I assume you are talking about at least 8 months from now, this Fall is over.
My advice is to figure out where you want to go, and base the timing on that, or figure out when you want to go, and use that to work out where you are going.
How far north on the northern leg of the loop? Minnesota, North Dakota, Montana to Glacier then through Washington to Seattle? Black Hills, Wyoming, Yellowstone, Southern Idaho, through Oregon to Portland? Kansas or Nebraska to Rocky Mountains NP, Salt Lake, Reno, San Francisco? Tennessee, Arkansas, Oklahoma, New Mexico to Grand Canyon, then southern Utah, Las Vegas and into Los Angeles? All of those have worked for my northern routes, many interesting place to stop on every E-W Interstate or U.S. highway, but each has its own seasons.

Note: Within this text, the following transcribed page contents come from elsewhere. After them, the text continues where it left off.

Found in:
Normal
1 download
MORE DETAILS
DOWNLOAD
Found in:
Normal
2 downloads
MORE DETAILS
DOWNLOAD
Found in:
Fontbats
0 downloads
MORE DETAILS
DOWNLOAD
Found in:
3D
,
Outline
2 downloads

Timing is particularly important for the Fall part of the journey, because Fall is a different time, depending on how for north. Same issues for Spring going into Summer, but backwards.

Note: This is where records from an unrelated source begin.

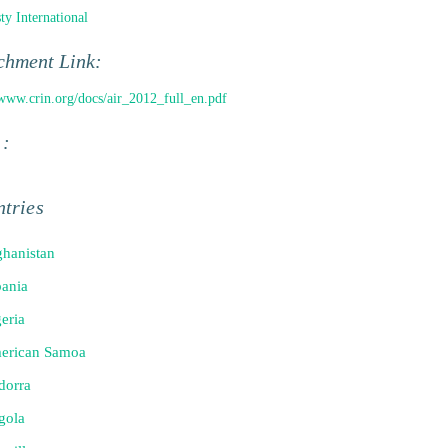
y International
chment Link:
/www.crin.org/docs/air_2012_full_en.pdf
 :
tries
hanistan
ania
eria
erican Samoa
dorra
gola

I've been caught in an early winter storm in Montana before Labor Day, marking the beginning of Fall (that one melted, and it warmed up for another month, but taught me Fall comes earlier in the North).
Fall might be mid to late September in the Colorado Rockies, and on the northern Plains. It can be a month later (October) in Kansas and Nebraska, while the northern tier might already be well into winter, and you could run into early winter storms in the and central Rockies. The last time I crossed southern Colorado at the end of September, I had lovely Fall weather but snow was already piled up into 10 foot mounds at Monarch Pass.
If your Atlanta experience has you thinking of Fall as October and November, then your northern route probably should be not much further north than I-40, which will be early Fall across the Plains but some possibility of winter weather in the southern Rockies. That gets you to the Grand Canyon, side trip up to Zion or Monument Valley maybe, then into lower, warmer desert which could still be blazing in summer heat.
It is not just weather, because there will be RV parks and campgrounds closing for the season, which ends earlier the further north you are.
I made an end of September trip across southern Kansas and southern Colorado, to learn that RV parks were starting to close October 1st. One tier of states lower, that is November 1st. Further north, right after Labor Day.